In the event an employer of commissioned salespersons fails to meet any of the above requirements, and the Commissioner of the New York State Department of Labor requests such a document in response to a claim being filed, the revised law provides that there will be “a presumption that the terms of employment that the commissioned salesperson has presented are the agreed terms of employment.” N.Y. Labor Law § 191(c). This means that if a disgruntled employee files a claim with the New York State Department of Labor claiming that the employee was not paid all earned salary/commissions, and misrepresents to the Commissioner the amounts at issue or the percent commissions to which the employee is entitled, the Commissioner will presume that the employee’s statements are accurate in the absence of the employer’s production of a signed written document comporting with the requirements of New York Labor Law § 191(c). As you might imagine, an employer’s failure to comply with § 191(c) could prove to be quite costly.

Employer’s should also be aware that the requirement imposed by the amended New York Labor Law § 191(c) to reduce the terms of employment for a commissioned salesperson to writing does not change the commissioned salesperson’s at-will employment status. In fact, an express statement of the commissioned salesperson’s at-will employment status should be included in the agreement (see the first bullet, above).

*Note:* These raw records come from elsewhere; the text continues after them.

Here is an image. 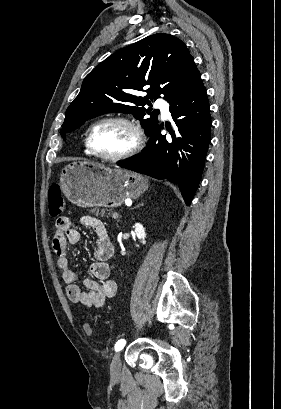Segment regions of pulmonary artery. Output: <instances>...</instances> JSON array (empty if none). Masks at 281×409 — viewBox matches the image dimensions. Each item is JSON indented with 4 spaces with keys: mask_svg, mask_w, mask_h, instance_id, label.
Listing matches in <instances>:
<instances>
[{
    "mask_svg": "<svg viewBox=\"0 0 281 409\" xmlns=\"http://www.w3.org/2000/svg\"><path fill=\"white\" fill-rule=\"evenodd\" d=\"M158 100L160 102H157V105L160 107L162 115L164 117H169L170 116L169 106L166 103H163V101L165 100V97L163 95H160L158 97Z\"/></svg>",
    "mask_w": 281,
    "mask_h": 409,
    "instance_id": "e3ab8cb5",
    "label": "pulmonary artery"
}]
</instances>
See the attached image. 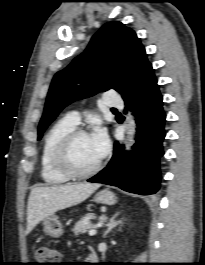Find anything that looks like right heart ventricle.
<instances>
[{
  "label": "right heart ventricle",
  "mask_w": 205,
  "mask_h": 265,
  "mask_svg": "<svg viewBox=\"0 0 205 265\" xmlns=\"http://www.w3.org/2000/svg\"><path fill=\"white\" fill-rule=\"evenodd\" d=\"M76 125L67 118L58 120L45 134L41 150V177L51 185L63 184L69 180L54 165V154L63 137L74 130Z\"/></svg>",
  "instance_id": "right-heart-ventricle-1"
}]
</instances>
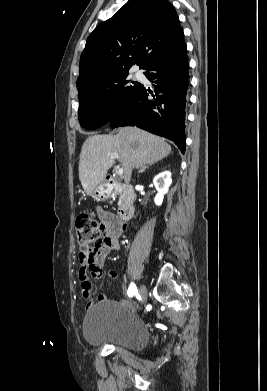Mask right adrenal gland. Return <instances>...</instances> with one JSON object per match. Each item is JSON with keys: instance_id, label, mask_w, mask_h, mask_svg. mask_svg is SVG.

Employers should view the new requirement as a mandate to memorialize in writing the existing terms of a commissioned salesperson’s employment, and not as a mandate to enter into a new employment contract with commissioned salespersons.

While the burden of the amendment is placed squarely on the employer, it appears that in enacting this amendment, the New York Legislature was attempting to protect employers against fraudulent wage claims while at the same time protecting employees by ensuring they get what is truly due owed to them.